3.4 million companies pay for this thing. That includes Disney and Meta, but they don't tell you about the weekend I spent fixing their Slack integration after it shit the bed during our product launch.
The 7,000 Integrations Myth
They claim 7,000+ integrations. In reality, maybe 500 are worth using. The popular ones (Gmail, Slack, Salesforce) work reliably and get updated when APIs change. The long tail is full of apps nobody's heard of with integrations that break constantly.
Found this out the hard way when I tried connecting Pipedrive to some janky email marketing tool nobody's heard of. Integration last updated in 2019, broke when Pipedrive pushed v12.3.0, and took three weeks for anyone to notice because who the fuck tests that stuff?

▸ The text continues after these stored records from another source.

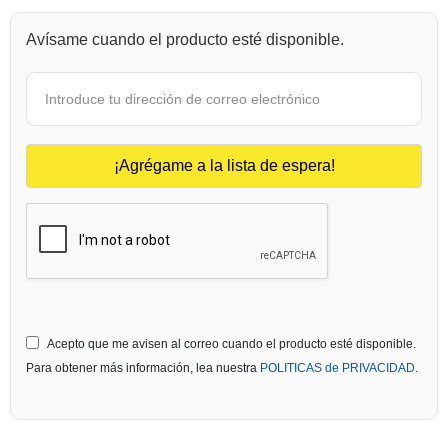
Avísame cuando el producto esté disponible.
Acepto que me avisen al correo cuando el producto esté disponible.
Para obtener más información, lea nuestra
POLITICAS de PRIVACIDAD.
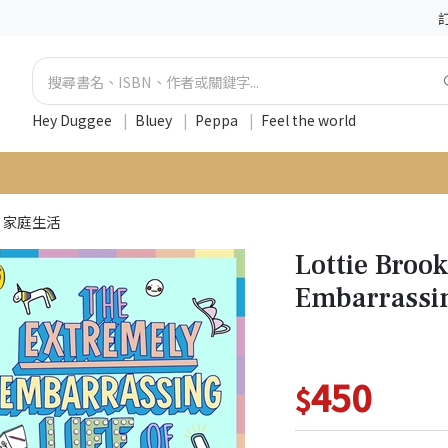
Hey Duggee
|
Bluey
|
Peppa
|
Feel the world
家庭生活
Lottie Broo
Embarrassin
450
$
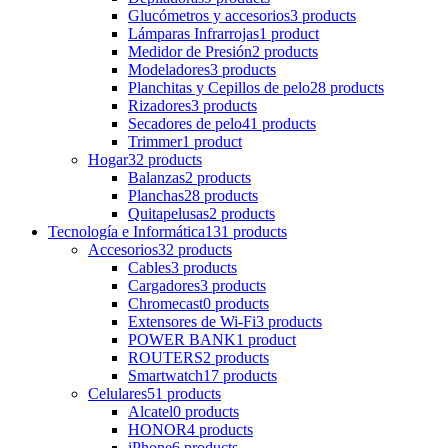
Glucómetros y accesorios
3 products
Lámparas Infrarrojas
1 product
Medidor de Presión
2 products
Modeladores
3 products
Planchitas y Cepillos de pelo
28 products
Rizadores
3 products
Secadores de pelo
41 products
Trimmer
1 product
Hogar
32 products
Balanzas
2 products
Planchas
28 products
Quitapelusas
2 products
Tecnología e Informática
131 products
Accesorios
32 products
Cables
3 products
Cargadores
3 products
Chromecast
0 products
Extensores de Wi-Fi
3 products
POWER BANK
1 product
ROUTERS
2 products
Smartwatch
17 products
Celulares
51 products
Alcatel
0 products
HONOR
4 products
iPhone
6 products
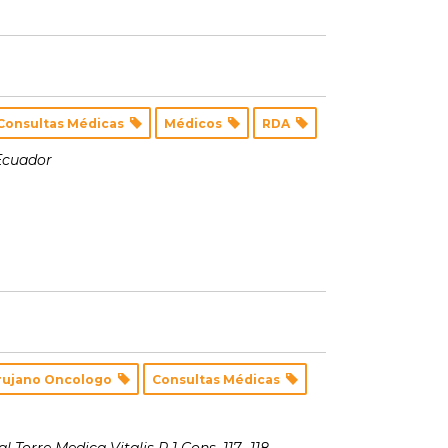
Consultas Médicas
Médicos
RDA
Ecuador
rujano Oncologo
Consultas Médicas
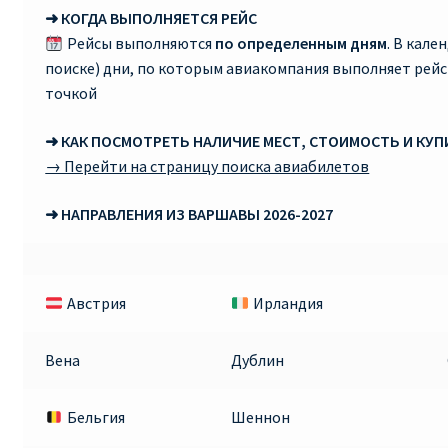
➜ КОГДА ВЫПОЛНЯЕТСЯ РЕЙС
RYANAIR.COM НА РУССКОМ – кнфтфшкюсщь
Рейсы выполняются
по определенным дням
. В кале
поиске) дни, по которым авиакомпания выполняет рей
Авиабилеты Ryanair на Тенерифе от €15
точкой
➜ КАК ПОСМОТРЕТЬ НАЛИЧИЕ МЕСТ, СТОИМОСТЬ И КУ
АВИАБИЛЕТЫ RYANAIR ОТ € 12
→ Перейти на страницу поиска авиабилетов
АВИАБИЛЕТЫ ВИЛЬНЮС БАРСЕЛОНА
➜ НАПРАВЛЕНИЯ ИЗ ВАРШАВЫ 2026-2027
АВИАБИЛЕТЫ ХЕЛЬСИНКИ МИЛАН
Австрия
Ирландия
Акции RYANAIR из Варшавы
Акции RYANAIR из Вильнюса
Вена
Дублин
Акции RYANAIR из Каунаса
Бельгия
Шеннон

Zapier basically does if-this-then-that between your apps. New lead comes in, it goes to your CRM. Shopify sale happens, Slack gets pinged. Works fine until some dipshit at Notion decides to change their API structure on a Tuesday with zero documentation.
When It Actually Saves Time
Simple workflows are magic. Form submission → CRM → notification = done. Complex workflows become debugging nightmares. I've seen teams spend more time fixing broken Zaps than the automation saved.

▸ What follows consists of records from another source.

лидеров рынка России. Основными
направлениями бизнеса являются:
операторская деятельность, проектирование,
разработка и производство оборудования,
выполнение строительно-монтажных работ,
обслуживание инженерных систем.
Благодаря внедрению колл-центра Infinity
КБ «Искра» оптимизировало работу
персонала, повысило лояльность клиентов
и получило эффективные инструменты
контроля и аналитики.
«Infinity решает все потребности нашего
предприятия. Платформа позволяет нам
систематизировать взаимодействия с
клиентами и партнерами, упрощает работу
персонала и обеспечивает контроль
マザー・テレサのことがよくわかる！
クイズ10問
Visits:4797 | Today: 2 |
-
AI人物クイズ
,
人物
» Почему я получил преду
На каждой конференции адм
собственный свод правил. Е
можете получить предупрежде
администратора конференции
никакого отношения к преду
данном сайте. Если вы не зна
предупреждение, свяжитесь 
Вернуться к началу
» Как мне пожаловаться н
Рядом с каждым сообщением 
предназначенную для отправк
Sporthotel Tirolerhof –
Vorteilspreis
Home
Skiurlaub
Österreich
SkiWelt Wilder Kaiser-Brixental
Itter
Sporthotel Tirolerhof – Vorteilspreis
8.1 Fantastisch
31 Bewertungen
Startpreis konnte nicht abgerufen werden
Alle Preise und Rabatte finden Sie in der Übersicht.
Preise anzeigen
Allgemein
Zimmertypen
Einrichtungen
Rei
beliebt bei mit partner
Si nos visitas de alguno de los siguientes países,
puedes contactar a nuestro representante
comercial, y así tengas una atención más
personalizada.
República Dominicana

The AI builder is surprisingly good for basic stuff. Tell it "add Stripe customers to Mailchimp" and it builds it correctly. Don't expect it to handle business logic.

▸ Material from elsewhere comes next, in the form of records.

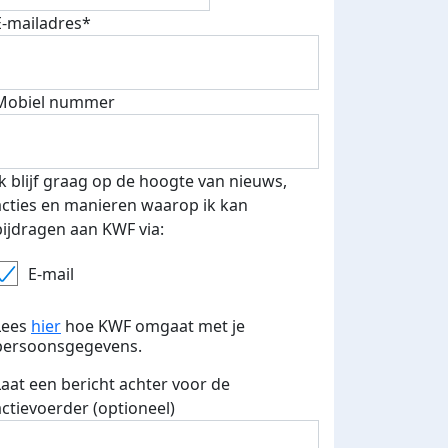
E-mailadres*
Mobiel nummer
teurs
Ik blijf graag op de hoogte van nieuws,
nkt
acties en manieren waarop ik kan
bijdragen aan KWF via:
E-mail
Lees
hier
hoe KWF omgaat met je
persoonsgegevens.
Laat een bericht achter voor de
actievoerder (optioneel)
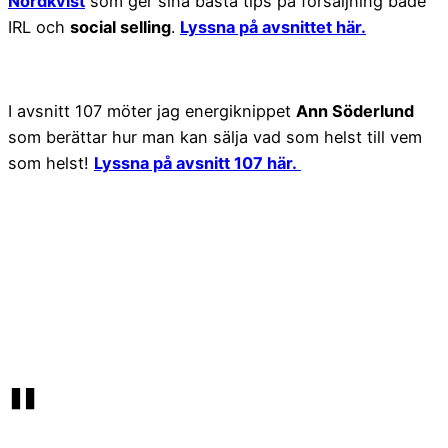
Nordkvist
som ger sina bästa tips på försäljning både
IRL och
social selling
.
Lyssna på avsnittet här.
I avsnitt 107 möter jag energiknippet
Ann Söderlund
som berättar hur man kan sälja vad som helst till vem
som helst!
Lyssna på avsnitt 107 här.
"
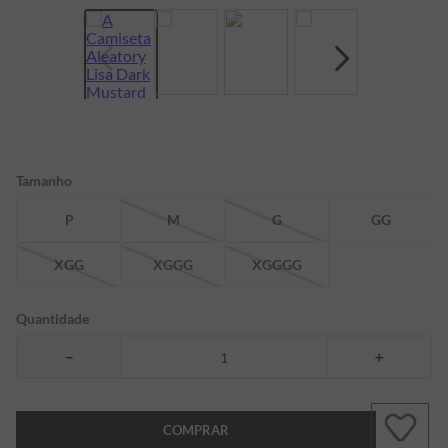
7
º
bermuda
8
º
kids
9
º
piquet
10
º
manga longa
Tamanho
P
M
G
GG
XGG
XGGG
XGGGG
Quantidade
－
＋
COMPRAR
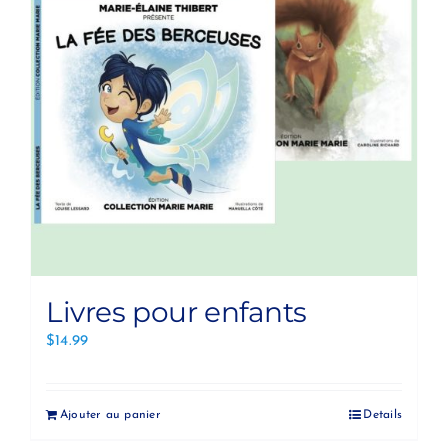
Livres pour enfants
$
14.99
Ajouter au panier
Details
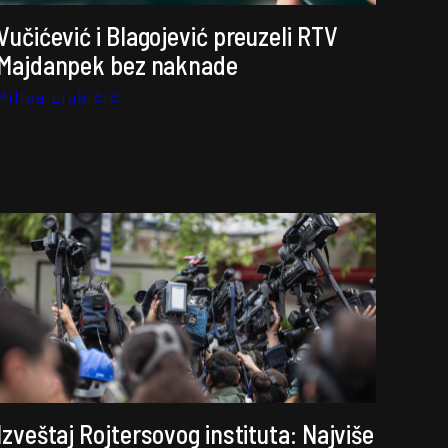
Vučićević i Blagojević preuzeli RTV
Majdanpek bez naknade
Milica Ljubičić
Izveštaj Rojtersovog instituta: Najviše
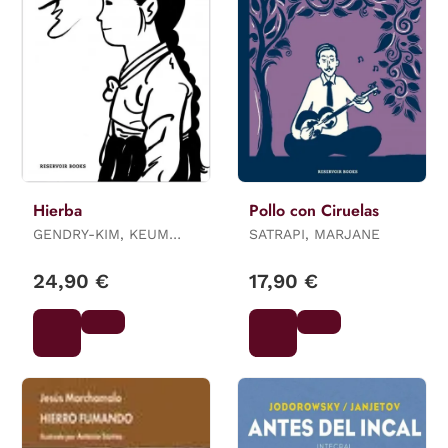
Hierba
Pollo con Ciruelas
GENDRY-KIM, KEUM
SATRAPI, MARJANE
SUK
24,90 €
17,90 €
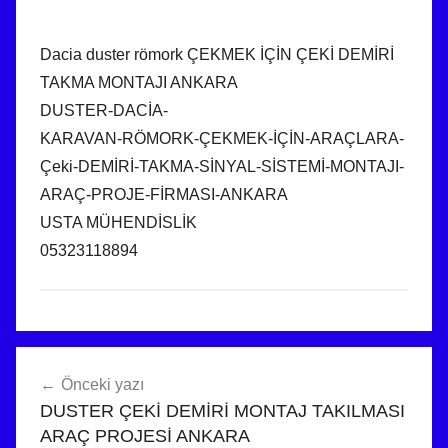
Dacia duster römork ÇEKMEK İÇİN ÇEKİ DEMİRİ
TAKMA MONTAJI ANKARA
DUSTER-DACİA-
KARAVAN-RÖMORK-ÇEKMEK-İÇİN-ARAÇLARA-
Çeki-DEMİRİ-TAKMA-SİNYAL-SİSTEMİ-MONTAJI-
ARAÇ-PROJE-FİRMASI-ANKARA
USTA MÜHENDİSLİK
05323118894
Yazı
Önceki yazı
gezinmesi
DUSTER ÇEKİ DEMİRİ MONTAJ TAKILMASI
ARAÇ PROJESİ ANKARA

Tables and Interfaces exist but you won't use them. They're Zapier trying to become Airtable and failing.
The Reliability Reality
99.99% uptime sounds great until your lead generation dies during a product launch. Zapier rarely shits the bed - it's usually some third-party app changing their API because they hate their customers.
Error messages actually tell you what broke, which beats most automation tools that just say "something failed." When HubSpot returns 400: Property 'lifecycle_stage' is read-only
, at least you know what to fix. Compare that to Make's useless "Execution failed" with zero context.
Some companies do save real money. Vendasta claims they recovered $1M in pipeline, but they don't mention the 40 hours their team spent debugging broken webhooks to get there.
We once had a 'simple' Shopify → Slack workflow that randomly started posting customer addresses in the wrong channel. Took 4 hours to figure out Shopify changed their webhook format with zero notice. Four fucking hours of my life I'll never get back.
What Actually Matters for Production
Simple workflows (2-5 steps) work reliably. Complex ones with 15+ steps become debugging hell when step 11 randomly fails.
They handle the enterprise compliance stuff - SOC 2, GDPR, SSO. Your security team won't complain.
The platform processes 1 billion+ tasks monthly, so they're not disappearing anytime soon. Make of that what you will.